The gameplay of Fall of Light takes on an interesting mix of Dark Souls combat and exploration and ICO's companion. While the game is really one big escort mission, it certainly isn't a bad one. Aether is pretty annoying in the beginning as you are learning the basics, but quickly becomes far more useful. She gains abilities of her own, such as the ability to stun enemies, and she acts as a light in the dark. While you do get a lamp, Aether allows light and the ability to fight. She is a true companion, not just someone to get in the way.
Combat is varied with plenty of weapon combinations to choose from. The weapons are quite different and some work better than others depending on the situation. Slower power weapons, for instance, aren't going to work great against the quicker enemies that close the distance before you can get a swing in. However, they will demolish slower moving enemies heavy attacks. This system works great for getting you to switch up your battle style for the situation and doesn't let you become too comfortable with just one weapon.

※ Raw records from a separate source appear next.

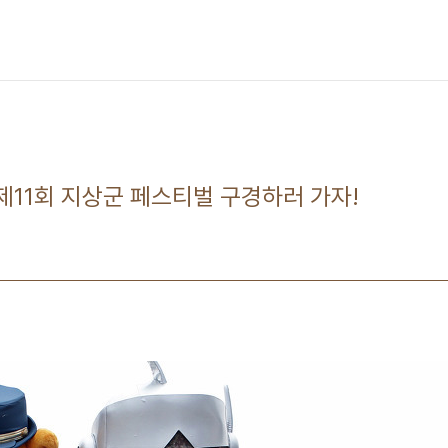
 제11회 지상군 페스티벌 구경하러 가자!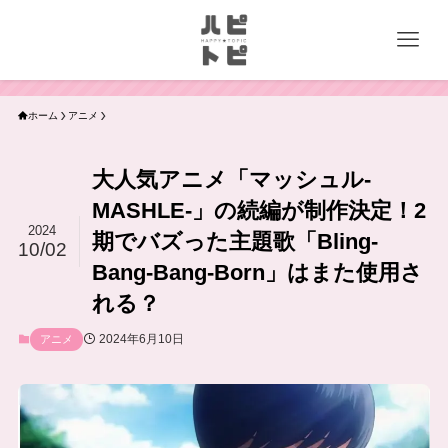
ホーム
アニメ
大人気アニメ「マッシュル-
MASHLE-」の続編が制作決定！2
2024
期でバズった主題歌「Bling-
10/02
Bang-Bang-Born」はまた使用さ
れる？
2024年6月10日
アニメ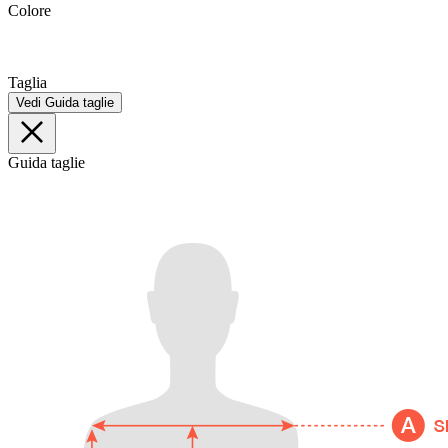
Colore
Taglia
Vedi Guida taglie
Guida taglie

It also helps the different weapons have different abilities. Daggers will cause bleeding damage that lasts until the enemy is dead or heals while the starting sword has a chance to deal a critical attack for extra damage. This is a good system that encourages experimenting with different weapons to see what works best for you.

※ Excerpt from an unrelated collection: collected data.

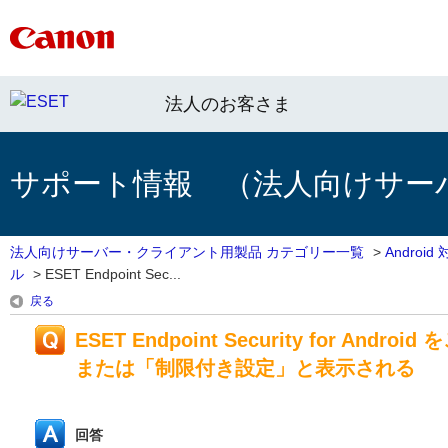
法人のお客さま
サポート情報 （法人向けサー
法人向けサーバー・クライアント用製品 カテゴリー一覧
>
Androi
ル
>
ESET Endpoint Sec...
戻る
ESET Endpoint Security for
または「制限付き設定」と表示される
回答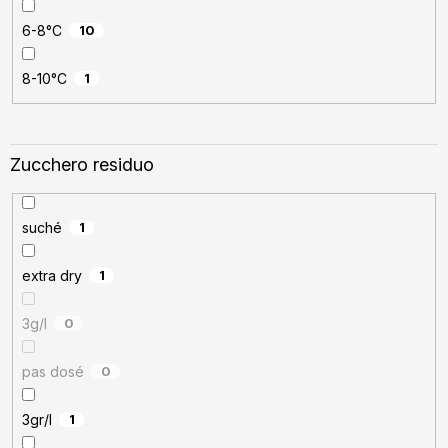
6-8°C
10
8-10°C
1
Zucchero residuo
suché
1
extra dry
1
3g/l
0
pas dosé
0
3gr/l
1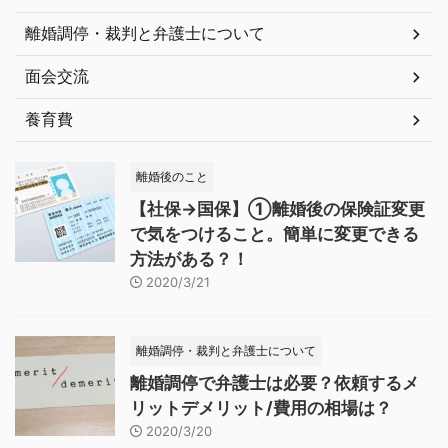
離婚調停・裁判と弁護士について
面会交流
養育費
離婚後のこと
【社保→国保】①離婚後の保険証変更
で気をつけること。簡単に変更できる
方法がある？！
2020/3/21
離婚調停・裁判と弁護士について
離婚調停で弁護士は必要？依頼するメ
リットデメリット/費用の相場は？
2020/3/20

The combat itself should be very familiar to fans of Dark Souls. You dodge and/or block attacks while waiting for an opening to get your own shots off. It can be quite difficult at times, as enemies can take you down in just a few hits. As expected, the bosses provide the most challenge with interesting designs and attack patterns that can have you dodging out of the way of raining fireballs as you wait for an opening. They are a good challenge and I never felt like any of my deaths were cheap.
The game does still have some issues, however. Due to the overhead camera angle, entering buildings can be a little frustrating as you can't really see what is inside, which can lead to you getting ambushed. I'm also not a fan of how dodging tends to lock on and automatically roll you around the target. This can occasionally lead to placing you in a bad position where you suddenly have enemies on multiple sides. Aether could also stand to go running more because holding her hand to lead her out of danger quickly can lead to her just collapsing on the ground after a few seconds.
Graphics and Audio
The graphics aren't too great. They are a tad nostalgic because they remind me quite a bit of Runescape, but that isn't exactly a positive. This is offset slightly by the much better art style, which does help distract the eye from how ugly most things are. It also helps that the game is set in darkness, so not too much is illuminated at once. It's not the ugliest game I've ever played, but it definitely not winning any beauty pageants.

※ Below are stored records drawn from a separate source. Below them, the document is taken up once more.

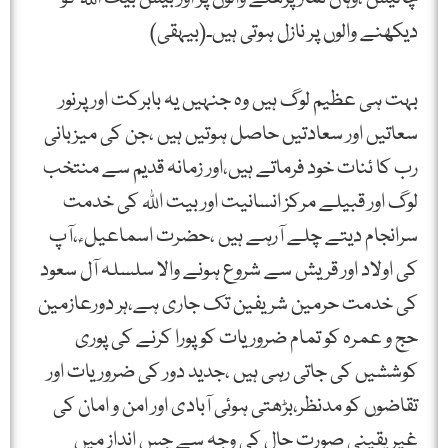
دیکھنے والوں پر نازل ہوتی ہیں۔(بیہقی)
بہت ہی عظیم لوگ ہیں وہ جنہیں یہ بابرکت اور پرنور
سعاتیں اور سعادتیں حاصل ہوتیں ہیں ،جن کی میزبانی
رب کا ئنات خود فرماتے ہیں،اور زمانہ قدیم سے منتخب
لوگ اور قبیلے مرکز انسانیت اور بیت اللہ کی خدمت
سرانجام دیتے چلے آرہے ہیں ،حضرت اسماعیل ؑ ،آپ
کی اولاد اور قریش سے شروع ہونے والا سلسلہ آل سعود
کی خدمت حرمین شریفین تک جاری ہے،ہر دورعازمین
حج و عمرہ کو تمام ضروریات کو پورا کرنے کی پوری
کوششیں کی جاتی رہی ہیں ،جدید دور کی ضروریات اور
تقاضوں کو مدنظر،بڑھتی ہوئی آبادی اور امن و امان کی
غیر یقینی صورت حال کی وجہ سے جس انداز میں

The audio is a step up, but still not great. The voice acting is serviceable, but nothing special. The same can also be said for the music and rather generic sound effects. Nothing here is absolutely terrible, but it isn't great either. It doesn't ruin the experience, but the lack of polish here does hurt.
Fall of Light manages to combine elements from Dark Souls and ICO rather successfully. The atmosphere is dark and the combat is tense. Story elements are vague and require you to put the pieces together to craft the full picture. While Aether can be annoying, she is often a help, and when she does get too annoying and you can always set her at a bonfire and come back for here once you cleared the area. While it certainly isn't the best looking game on the market, the unique art style makes it tolerable.
While Fall of Light is by no means a perfect title, it has some soul that makes the 5-6 hour journey worth taking. It may be dark and pretty ugly, but there is a light hiding under the surface that is worth discovering. Even if you do have to drag a very out of shape child around with you.